There are bog-standard territorial disputes such as the Falklands/Malvinas, or Hans Island, but those, again involve boring land masses.

What of the beautiful, beautiful open waters, whose politicized waters range from the old 3 nautical mile limit (still the case for Jordan) to the 200 nautical mile Exclusive Economic Zone (claimed by the United States, Mexico, and Canada, for example)? That's where things get more interesting.

That's when you get donut holes.
posted by ivan ivanych samovar (13 comments total) 12 users marked this as a favorite
 
A bonus for anyone who came here wondering about weird exclaves of the world: Rückschlag, an national, subnational, and municipal exclave consisting of a single household and garden, separated from Germany, the German state of Nordrhein-Westphalia and the German city of Monschau, by Belgium's Vennbahn, the maker of several other German exclaves.
posted by ivan ivanych samovar at 7:26 PM on November 23, 2014 [1 favorite]


The territorial holes in the Philippine Sea and the Sea of Okhotsk are most interesting to me because unlike the others they are surrounded entirely by one country's economic zone. How does that work? If you manage to navigate through hundreds of miles of Russian territorial waters, you can start fishing or drilling in the middle of the Sea of Okhotsk without reprisal? I don't see the Russian Admiralty taking a kind view of such interlopers, legal or not.
posted by thecjm at 8:07 PM on November 23, 2014 [1 favorite]


What's the definition of a donut hole here? Is it just that it's relatively small and surrounded by territorial waters? Because apart from size, I don't see what the difference is between a "donut hole" and just international waters.
posted by Joakim Ziegler at 9:22 PM on November 23, 2014


Nope, you got it, a donut hole is a watery no-man's-land, surrounded entirely by territorial waters.

The fun part, as noted above, is when said international waters are surrounded on all sides by the same nation's territorial waters. Tee hee.
posted by ivan ivanych samovar at 9:42 PM on November 23, 2014


The map gives one interesting example: most of the Bering Sea was in the EEZ of Russia or the USA, except for a "donut hole". That area was international waters, so neither Russia nor the USA could prevent foreign fisheries operating there.

It turns out that fish don't respect international boundaries, and if you just slurp up whatever fish you find in a "donut hole" they will get replaced by fish swimming out of adjacent EEZs! That is, until they're all gone.
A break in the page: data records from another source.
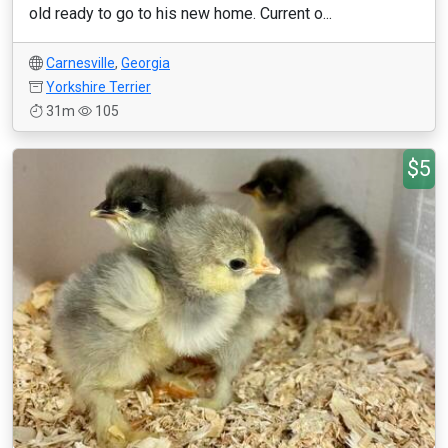
old ready to go to his new home. Current o...
Carnesville
,
Georgia
Yorkshire Terrier
31m
105
$5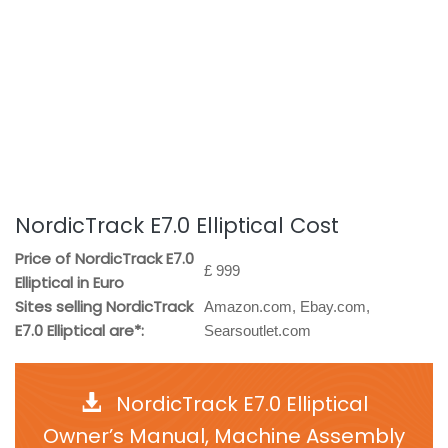
NordicTrack E7.0 Elliptical Cost
Price of NordicTrack E7.0
£ 999
Elliptical in Euro
Sites selling NordicTrack
Amazon.com, Ebay.com,
E7.0 Elliptical are*:
Searsoutlet.com
NordicTrack E7.0 Elliptical
Owner’s Manual, Machine Assembly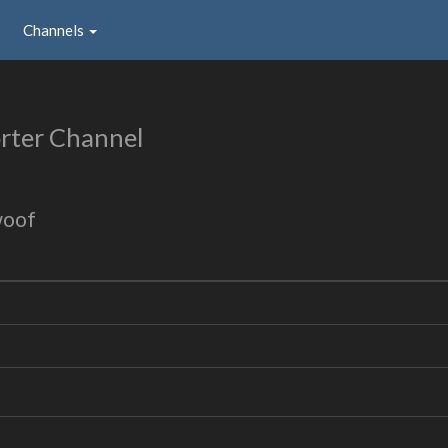
Channels
rter Channel
woof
Oops.
posted by Joe in Australia at 9:48 PM on November 23, 2014 [1 favorite]


ivan ivanych samovar: "Nope, you got it, a donut hole is a watery no-man's-land, surrounded entirely by territorial waters."

If you want to be pedantic, all international waters are "surrounded entirely by territorial waters", so I guess there's some arbitrary limit here where it needs to be small (or at least not be most of an ocean, or something).
posted by Joakim Ziegler at 9:49 PM on November 23, 2014


Oh, here's a web page on the Bering Sea donut: North Pacific Overfishing (DONUT)
posted by Joe in Australia at 9:50 PM on November 23, 2014


Reminds me of the guy who said he could smoke pot sitting on a Post Office mail box because only Federal Authorities have jurisdiction there, and the local police are powerless.
posted by StickyCarpet at 9:53 PM on November 23, 2014


The 200 mile limit that creates donut holes isn't strict territorial control, is it? I thought it was only for the purposes of economic development. You can transit it, but you can't drill it, so those donut holes aren't inaccessible even to ships engaged in drilling or fishing in the donut hole, correct?
posted by fatbird at 10:03 PM on November 23, 2014


I think this means those spots dong have posted lifeguards.
posted by oceanjesse at 4:45 AM on November 24, 2014


That map is great. I love the way it just keeps scrolling forever East or West as if you were spinning a globe.
posted by straight at 7:19 AM on November 24, 2014


The big part with the 200 mile EEZ is that you can regulate within it. That's why Icelandic coast guard ships are so well armed -- to keep foreign vessels from taking so much that Icelandic fisheries suffer.

Offshore oil were originally an also-ran, compared to fisheries management.
posted by ivan ivanych samovar at 10:15 AM on November 24, 2014 [1 favorite]


To answer my own questions - the donut hole in the Sea of Okhotsk is known as the Peanut Hole.

In 1991, when I imagine the Russian navy was struggling to pay for fuel, fishing fleets from China, Korea, and POLAND swooped in to the Peanut Hole and depleted the Pollock stock. Soon thereafter they put an international moratorium on fishing that part of the sea, and Russian has been working to get that area declared part of their continental shelf so that it can be declared territorial waters despite being beyond the 200 mile limit.